Open MPI logo

Open MPI User's Mailing List Archives

  |   Home   |   Support   |   FAQ   |   all Open MPI User's mailing list

Subject: Re: [OMPI users] SLURM and OpenMPI
From: Werner Augustin (Werner.Augustin_at_[hidden])
Date: 2008-03-27 08:42:02

On Thu, 20 Mar 2008 16:40:41 -0600
Ralph Castain <rhc_at_[hidden]> wrote:

> I am no slurm expert. However, it is our understanding that
> SLURM_TASKS_PER_NODE means the number of slots allocated to the job,
> not the number of tasks to be executed on each node. So the 4(x2)
> tells us that we have 4 slots on each of two nodes to work with.
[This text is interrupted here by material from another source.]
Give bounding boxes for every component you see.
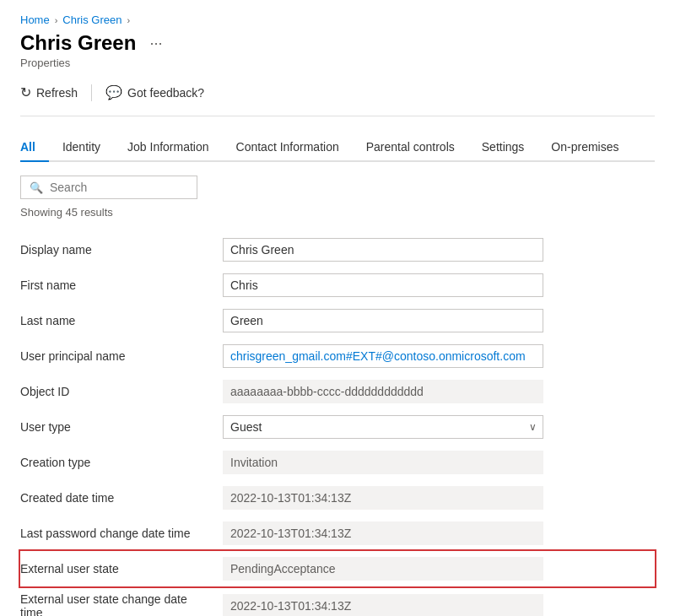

You
> got 4 slots on each node because you used the -N option, which told
> slurm to assign all slots on that node to this job - I assume you
> have 4 processors on your nodes. OpenMPI parses that string to get
> the allocation, then maps the number of specified processes against
> it.

That was also my interpretation and I was absolutely sure to have read
it a couple of days ago in the srun man-page. In the meantime I
changed my opinion because now it says "Number of tasks to be initiated
on each node" as Tim has quoted. I've no idea, how Tim managed to change
the man-page on my computer ;-)

and there is another variable documented:

              Count of processors available to the job on this node.
Note the select/linear plugin allocates entire nodes to jobs, so
the value indicates the total count of CPUs on the node. The
              select/cons_res plugin allocates individual processors
to jobs, so this number indicates the number of processors on this
node allocated to the job.

Anyway, back to reality: I made some further tests, and the only way to
change the values of SLURM_TASKS_PER_NODE was to tell slurm that node x
has only y cpus in slurm.conf. The variable documented as
SLURM_CPUS_ON_NODE (in 1.0.15 and 1.2.22) doesn't seem to exist in
either version. In 1.2.22 there seems to be SLURM_JOB_CPUS_PER_NODE
which has the same value as SLURM_TASKS_PER_NODE. In a couple of days
I'll try the other allocator plugin which allocates on a cpu base
instead of a node base. And after that it probably would be a good
idea, that somebody (me?) sums up our thread and asks the slurm guys
for their opinion.

> It is possible that the interpretation of SLURM_TASKS_PER_NODE is
> different when used to allocate as opposed to directly launch
> processes. Our typical usage is for someone to do:
> srun -N 2 -A
> mpirun -np 2 helloworld
> In other words, we use srun to create an allocation, and then run
> mpirun separately within it.
> I am therefore unsure what the "-n 2" will do here. If I believe the
> documentation, it would seem to imply that srun will attempt to
> launch two copies of "mpirun -np 2 helloworld", yet your output
> doesn't seem to support that interpretation. It would appear that the
> "-n 2" is being ignored and only one copy of mpirun is being
> launched. I'm no slurm expert, so perhaps that interpretation is
> incorrect.

That indeed happens when you call "srun -N 2 mpirun -np 2 helloworld",
but "srun -N 2 -b mpirun -np 2 helloworld" submits it as a batch-job,
i.e. "mpirun -np 2 helloworld" is executed only once on one of the
allocated nodes and environment variables are set appropriately -- or
at least should be set appropriately -- that a consecutive srun or
an mpirun inside the command does the right thing.